Your answer should consist of each line from the data below that contains "maximize".
**********
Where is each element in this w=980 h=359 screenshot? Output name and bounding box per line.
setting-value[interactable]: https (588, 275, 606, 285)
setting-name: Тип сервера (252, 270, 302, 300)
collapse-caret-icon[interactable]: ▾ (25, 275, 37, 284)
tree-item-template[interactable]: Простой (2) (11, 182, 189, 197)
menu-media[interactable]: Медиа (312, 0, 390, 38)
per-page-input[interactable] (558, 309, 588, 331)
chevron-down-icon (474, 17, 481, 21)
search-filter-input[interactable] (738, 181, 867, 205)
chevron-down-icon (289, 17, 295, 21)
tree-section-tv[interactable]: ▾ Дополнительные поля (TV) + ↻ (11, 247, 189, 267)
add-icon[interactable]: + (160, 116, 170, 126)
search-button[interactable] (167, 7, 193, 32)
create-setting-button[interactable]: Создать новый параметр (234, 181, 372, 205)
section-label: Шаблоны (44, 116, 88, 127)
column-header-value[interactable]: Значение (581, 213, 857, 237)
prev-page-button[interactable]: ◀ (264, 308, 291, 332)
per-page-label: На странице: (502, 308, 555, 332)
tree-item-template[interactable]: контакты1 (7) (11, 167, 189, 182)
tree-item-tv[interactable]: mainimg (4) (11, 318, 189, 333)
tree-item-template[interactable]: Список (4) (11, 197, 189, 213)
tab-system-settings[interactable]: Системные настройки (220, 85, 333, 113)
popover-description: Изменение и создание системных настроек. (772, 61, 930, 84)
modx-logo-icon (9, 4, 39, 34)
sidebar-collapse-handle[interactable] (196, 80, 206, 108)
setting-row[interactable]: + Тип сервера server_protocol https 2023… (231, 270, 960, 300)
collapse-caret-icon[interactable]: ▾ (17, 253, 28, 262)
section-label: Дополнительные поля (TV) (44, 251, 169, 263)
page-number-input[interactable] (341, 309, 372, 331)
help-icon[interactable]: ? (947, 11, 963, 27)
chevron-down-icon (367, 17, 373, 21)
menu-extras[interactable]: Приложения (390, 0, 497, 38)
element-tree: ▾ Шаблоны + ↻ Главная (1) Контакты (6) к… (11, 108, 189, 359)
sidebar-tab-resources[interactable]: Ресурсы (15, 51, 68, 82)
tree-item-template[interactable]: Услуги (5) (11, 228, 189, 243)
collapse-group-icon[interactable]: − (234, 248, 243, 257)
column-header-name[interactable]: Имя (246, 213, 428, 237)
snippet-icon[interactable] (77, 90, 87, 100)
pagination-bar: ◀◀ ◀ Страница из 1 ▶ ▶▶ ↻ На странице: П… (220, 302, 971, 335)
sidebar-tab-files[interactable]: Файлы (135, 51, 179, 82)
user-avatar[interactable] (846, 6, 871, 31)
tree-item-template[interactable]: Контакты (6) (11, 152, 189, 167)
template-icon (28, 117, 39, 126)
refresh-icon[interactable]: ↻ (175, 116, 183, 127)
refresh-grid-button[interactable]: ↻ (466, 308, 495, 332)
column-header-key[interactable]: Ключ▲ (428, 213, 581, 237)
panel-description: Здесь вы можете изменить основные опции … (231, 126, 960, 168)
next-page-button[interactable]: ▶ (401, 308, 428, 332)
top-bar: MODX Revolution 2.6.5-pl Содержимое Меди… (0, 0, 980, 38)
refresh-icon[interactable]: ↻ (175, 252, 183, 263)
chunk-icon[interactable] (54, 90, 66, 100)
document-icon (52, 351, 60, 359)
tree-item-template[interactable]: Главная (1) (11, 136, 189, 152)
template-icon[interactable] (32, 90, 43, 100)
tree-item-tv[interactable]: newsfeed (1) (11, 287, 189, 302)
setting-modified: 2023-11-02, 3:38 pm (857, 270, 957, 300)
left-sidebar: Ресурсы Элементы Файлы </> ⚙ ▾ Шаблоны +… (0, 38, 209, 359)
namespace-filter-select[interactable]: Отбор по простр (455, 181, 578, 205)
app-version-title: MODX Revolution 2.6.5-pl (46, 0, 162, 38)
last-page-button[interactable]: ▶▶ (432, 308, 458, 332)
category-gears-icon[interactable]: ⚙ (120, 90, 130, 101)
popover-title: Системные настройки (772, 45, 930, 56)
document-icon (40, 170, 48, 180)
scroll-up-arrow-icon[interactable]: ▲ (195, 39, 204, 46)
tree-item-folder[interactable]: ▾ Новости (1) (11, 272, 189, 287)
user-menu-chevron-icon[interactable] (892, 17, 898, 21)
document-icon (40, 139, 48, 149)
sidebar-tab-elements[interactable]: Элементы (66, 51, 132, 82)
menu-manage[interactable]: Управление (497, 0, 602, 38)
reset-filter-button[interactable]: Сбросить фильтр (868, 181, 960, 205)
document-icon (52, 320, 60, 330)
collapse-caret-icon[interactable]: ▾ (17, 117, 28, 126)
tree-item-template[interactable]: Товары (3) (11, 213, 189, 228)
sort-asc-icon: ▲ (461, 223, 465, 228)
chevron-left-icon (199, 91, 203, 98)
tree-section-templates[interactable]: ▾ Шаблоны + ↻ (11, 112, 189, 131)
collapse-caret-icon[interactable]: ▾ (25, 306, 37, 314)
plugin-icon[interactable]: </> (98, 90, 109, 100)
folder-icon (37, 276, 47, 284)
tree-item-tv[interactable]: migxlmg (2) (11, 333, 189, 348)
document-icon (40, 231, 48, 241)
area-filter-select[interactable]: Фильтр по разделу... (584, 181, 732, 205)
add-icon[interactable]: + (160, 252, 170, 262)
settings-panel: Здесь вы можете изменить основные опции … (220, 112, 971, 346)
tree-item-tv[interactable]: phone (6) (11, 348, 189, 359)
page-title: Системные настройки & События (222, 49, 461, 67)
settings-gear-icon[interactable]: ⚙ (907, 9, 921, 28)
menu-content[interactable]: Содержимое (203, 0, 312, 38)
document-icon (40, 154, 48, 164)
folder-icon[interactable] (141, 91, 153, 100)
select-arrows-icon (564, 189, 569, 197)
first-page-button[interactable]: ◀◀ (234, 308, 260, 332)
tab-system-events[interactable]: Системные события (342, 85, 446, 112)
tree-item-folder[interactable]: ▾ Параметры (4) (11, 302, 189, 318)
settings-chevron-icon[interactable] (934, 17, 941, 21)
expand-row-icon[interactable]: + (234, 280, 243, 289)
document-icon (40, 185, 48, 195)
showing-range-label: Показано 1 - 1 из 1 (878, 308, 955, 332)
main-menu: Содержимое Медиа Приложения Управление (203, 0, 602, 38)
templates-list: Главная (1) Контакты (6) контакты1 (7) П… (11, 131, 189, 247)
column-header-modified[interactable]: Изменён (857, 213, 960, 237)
**********
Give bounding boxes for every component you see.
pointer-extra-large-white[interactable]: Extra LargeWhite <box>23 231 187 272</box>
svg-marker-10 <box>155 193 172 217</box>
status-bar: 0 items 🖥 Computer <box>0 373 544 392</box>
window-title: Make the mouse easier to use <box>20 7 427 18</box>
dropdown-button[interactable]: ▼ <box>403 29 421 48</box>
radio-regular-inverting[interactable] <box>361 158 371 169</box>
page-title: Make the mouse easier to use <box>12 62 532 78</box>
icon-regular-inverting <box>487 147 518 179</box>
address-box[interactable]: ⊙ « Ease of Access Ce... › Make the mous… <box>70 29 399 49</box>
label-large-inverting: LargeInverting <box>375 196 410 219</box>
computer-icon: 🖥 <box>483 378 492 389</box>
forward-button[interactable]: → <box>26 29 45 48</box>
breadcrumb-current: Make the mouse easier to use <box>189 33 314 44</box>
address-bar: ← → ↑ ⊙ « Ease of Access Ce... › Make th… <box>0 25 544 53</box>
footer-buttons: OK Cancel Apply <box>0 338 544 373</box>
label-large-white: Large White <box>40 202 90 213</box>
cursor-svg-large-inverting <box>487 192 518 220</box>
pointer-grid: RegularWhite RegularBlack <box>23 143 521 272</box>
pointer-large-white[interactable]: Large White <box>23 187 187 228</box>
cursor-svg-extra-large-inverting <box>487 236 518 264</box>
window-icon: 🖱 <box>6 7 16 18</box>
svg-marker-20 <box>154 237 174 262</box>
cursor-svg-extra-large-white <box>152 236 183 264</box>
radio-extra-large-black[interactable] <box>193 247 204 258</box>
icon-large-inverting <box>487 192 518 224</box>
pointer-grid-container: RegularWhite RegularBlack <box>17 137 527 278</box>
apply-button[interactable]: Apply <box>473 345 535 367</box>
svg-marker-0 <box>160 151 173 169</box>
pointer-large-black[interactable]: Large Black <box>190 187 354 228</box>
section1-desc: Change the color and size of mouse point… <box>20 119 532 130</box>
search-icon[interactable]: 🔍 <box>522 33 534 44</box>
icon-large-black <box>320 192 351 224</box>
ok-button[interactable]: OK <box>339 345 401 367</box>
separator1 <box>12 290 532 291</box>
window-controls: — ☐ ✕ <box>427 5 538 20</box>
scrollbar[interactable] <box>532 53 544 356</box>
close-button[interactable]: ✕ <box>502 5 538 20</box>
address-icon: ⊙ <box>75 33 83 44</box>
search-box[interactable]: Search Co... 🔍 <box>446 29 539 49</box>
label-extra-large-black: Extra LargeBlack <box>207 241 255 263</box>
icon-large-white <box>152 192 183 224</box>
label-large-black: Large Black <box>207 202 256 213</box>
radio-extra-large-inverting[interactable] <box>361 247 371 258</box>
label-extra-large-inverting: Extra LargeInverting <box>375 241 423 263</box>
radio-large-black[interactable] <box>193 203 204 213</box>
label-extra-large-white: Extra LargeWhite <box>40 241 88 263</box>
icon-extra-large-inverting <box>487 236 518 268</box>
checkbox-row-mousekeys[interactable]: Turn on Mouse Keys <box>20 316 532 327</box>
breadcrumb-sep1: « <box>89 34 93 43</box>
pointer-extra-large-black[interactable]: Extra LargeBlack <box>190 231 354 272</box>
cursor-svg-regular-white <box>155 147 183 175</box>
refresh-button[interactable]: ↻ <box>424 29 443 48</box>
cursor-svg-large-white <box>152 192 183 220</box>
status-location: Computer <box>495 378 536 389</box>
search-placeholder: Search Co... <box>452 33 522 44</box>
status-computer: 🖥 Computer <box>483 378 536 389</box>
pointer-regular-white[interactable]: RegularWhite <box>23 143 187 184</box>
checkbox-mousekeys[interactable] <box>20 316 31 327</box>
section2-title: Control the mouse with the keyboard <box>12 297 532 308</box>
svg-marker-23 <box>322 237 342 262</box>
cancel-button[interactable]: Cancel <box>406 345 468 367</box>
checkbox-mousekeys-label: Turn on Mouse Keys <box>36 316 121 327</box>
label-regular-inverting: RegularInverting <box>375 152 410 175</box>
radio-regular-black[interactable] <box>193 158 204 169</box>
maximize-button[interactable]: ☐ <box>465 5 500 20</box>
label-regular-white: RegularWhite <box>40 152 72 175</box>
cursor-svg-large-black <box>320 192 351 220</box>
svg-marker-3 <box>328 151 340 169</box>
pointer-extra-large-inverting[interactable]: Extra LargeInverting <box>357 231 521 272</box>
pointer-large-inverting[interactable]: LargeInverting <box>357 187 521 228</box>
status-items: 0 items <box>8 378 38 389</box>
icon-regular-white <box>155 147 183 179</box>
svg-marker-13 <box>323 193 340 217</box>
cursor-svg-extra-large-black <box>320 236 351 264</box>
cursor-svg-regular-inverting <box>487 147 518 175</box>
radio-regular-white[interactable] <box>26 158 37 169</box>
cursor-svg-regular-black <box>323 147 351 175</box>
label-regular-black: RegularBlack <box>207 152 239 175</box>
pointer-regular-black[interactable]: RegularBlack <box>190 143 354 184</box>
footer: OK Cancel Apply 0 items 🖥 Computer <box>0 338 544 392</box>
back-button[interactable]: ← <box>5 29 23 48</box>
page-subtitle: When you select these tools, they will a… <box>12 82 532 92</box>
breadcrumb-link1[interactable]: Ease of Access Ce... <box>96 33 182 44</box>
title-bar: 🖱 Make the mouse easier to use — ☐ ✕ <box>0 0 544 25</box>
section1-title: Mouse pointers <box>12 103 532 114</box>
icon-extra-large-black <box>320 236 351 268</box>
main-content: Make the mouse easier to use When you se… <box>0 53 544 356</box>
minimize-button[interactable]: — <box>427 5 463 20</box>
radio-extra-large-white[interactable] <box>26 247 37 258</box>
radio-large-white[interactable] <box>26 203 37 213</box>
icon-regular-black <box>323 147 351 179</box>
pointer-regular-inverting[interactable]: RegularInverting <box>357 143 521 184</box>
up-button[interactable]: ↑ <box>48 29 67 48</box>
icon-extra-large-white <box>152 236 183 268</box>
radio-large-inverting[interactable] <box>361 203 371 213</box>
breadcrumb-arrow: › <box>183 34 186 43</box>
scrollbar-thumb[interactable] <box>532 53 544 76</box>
**********
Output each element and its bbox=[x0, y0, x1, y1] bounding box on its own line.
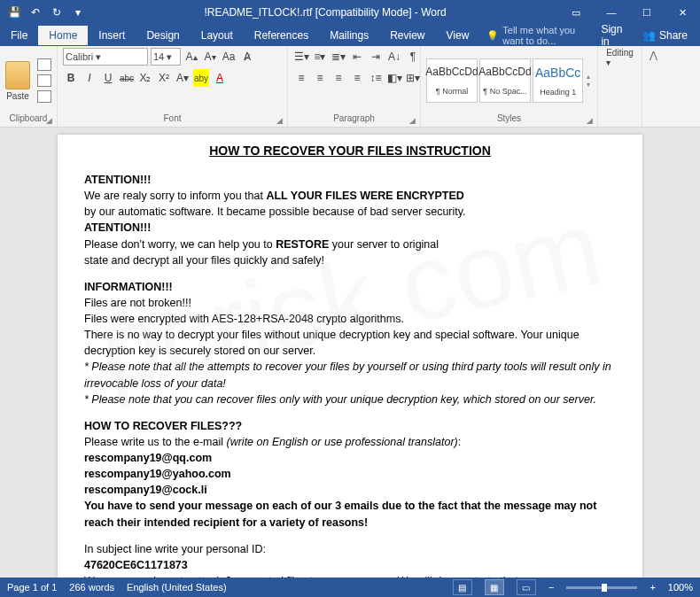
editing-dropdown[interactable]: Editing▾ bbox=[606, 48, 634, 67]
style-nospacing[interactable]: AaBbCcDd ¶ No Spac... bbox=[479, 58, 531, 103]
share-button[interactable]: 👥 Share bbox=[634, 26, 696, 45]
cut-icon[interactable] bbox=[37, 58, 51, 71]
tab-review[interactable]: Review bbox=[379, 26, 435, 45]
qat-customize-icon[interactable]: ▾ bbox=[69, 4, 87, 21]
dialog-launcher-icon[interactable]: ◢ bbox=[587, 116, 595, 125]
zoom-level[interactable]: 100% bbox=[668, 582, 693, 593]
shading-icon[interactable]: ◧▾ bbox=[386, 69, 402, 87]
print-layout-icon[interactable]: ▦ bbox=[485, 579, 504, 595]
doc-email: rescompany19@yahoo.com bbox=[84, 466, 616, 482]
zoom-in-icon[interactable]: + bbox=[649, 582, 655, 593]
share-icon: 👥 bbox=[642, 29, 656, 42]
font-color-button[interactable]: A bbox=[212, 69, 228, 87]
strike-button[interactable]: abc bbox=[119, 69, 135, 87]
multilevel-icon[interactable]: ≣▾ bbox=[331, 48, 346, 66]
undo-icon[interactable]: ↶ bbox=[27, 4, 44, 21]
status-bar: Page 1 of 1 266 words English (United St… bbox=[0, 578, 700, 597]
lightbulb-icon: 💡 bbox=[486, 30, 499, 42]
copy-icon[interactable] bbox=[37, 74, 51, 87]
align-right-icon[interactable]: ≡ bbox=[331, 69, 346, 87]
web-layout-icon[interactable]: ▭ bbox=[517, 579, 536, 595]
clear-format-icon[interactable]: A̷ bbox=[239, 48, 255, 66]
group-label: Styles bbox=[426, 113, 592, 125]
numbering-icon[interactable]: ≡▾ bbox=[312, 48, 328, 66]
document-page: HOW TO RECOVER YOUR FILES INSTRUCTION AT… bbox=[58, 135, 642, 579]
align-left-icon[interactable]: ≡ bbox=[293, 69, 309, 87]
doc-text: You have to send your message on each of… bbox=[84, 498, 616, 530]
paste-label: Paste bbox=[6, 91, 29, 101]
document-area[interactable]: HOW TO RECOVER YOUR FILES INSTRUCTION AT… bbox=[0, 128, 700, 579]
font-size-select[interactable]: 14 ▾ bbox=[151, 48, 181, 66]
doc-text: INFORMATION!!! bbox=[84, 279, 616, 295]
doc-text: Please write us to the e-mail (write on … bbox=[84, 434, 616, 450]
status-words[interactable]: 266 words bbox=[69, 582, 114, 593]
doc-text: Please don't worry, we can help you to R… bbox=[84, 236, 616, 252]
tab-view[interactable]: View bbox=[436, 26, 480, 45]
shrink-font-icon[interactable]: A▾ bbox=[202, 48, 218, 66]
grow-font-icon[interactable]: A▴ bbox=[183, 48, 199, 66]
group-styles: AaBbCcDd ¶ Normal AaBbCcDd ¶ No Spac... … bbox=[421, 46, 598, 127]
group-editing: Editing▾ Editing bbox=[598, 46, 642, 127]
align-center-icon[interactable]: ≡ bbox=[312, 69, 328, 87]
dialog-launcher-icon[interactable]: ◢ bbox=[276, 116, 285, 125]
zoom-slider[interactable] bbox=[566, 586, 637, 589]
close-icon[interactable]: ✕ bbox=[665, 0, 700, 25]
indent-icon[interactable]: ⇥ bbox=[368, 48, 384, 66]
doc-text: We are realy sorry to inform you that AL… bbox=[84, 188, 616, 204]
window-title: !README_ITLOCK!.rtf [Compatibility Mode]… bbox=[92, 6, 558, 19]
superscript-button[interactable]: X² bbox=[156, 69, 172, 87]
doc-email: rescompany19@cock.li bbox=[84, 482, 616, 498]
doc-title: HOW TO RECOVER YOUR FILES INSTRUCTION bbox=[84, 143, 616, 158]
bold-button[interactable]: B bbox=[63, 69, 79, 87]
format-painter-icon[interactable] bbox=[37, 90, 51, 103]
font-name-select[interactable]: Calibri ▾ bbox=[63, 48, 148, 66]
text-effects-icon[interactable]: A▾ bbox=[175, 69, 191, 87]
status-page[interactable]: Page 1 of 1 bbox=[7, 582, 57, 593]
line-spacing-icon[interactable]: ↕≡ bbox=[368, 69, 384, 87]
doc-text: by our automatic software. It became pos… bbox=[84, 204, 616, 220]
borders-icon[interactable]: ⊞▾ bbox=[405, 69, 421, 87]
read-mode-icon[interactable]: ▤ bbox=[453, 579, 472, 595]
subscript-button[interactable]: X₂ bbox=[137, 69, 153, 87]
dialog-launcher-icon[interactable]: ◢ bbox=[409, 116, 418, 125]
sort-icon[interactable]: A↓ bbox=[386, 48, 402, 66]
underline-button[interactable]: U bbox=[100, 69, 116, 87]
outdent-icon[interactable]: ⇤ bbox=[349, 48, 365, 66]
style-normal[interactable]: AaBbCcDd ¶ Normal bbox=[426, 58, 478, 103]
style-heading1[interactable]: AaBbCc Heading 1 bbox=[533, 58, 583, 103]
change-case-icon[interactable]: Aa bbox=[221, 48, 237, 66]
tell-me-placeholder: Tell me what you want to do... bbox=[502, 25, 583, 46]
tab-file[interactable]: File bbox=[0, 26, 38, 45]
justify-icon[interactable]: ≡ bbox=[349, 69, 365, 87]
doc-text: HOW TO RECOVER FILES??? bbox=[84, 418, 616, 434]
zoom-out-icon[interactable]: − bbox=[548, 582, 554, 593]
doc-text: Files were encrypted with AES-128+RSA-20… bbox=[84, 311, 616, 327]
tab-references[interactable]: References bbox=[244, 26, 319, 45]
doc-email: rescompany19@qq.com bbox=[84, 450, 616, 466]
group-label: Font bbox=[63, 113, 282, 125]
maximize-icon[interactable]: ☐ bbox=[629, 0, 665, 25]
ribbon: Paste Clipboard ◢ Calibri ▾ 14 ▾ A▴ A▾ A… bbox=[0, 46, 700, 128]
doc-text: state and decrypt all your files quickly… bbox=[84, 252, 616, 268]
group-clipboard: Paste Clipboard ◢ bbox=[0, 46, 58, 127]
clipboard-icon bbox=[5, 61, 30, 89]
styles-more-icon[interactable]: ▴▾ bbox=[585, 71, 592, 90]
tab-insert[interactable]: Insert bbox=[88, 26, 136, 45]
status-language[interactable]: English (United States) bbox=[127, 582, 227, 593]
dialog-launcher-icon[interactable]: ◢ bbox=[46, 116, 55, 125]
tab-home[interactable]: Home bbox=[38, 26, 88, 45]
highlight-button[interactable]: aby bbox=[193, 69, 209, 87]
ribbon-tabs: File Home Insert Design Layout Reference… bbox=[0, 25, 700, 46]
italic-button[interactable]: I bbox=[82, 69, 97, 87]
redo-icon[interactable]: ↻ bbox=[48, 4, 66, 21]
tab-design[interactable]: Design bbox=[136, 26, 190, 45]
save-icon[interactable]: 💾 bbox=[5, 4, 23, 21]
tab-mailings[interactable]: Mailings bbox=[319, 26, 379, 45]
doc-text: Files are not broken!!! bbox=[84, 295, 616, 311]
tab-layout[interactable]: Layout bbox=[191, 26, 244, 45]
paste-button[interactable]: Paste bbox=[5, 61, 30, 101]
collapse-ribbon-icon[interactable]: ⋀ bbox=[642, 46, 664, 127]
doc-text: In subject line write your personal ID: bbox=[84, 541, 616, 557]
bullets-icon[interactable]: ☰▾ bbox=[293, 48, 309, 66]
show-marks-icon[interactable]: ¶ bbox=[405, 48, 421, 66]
**********
Exercise result »
maximize-button[interactable]: ☐ <box>465 5 500 20</box>
maximize-icon[interactable]: ☐ bbox=[629, 0, 665, 25]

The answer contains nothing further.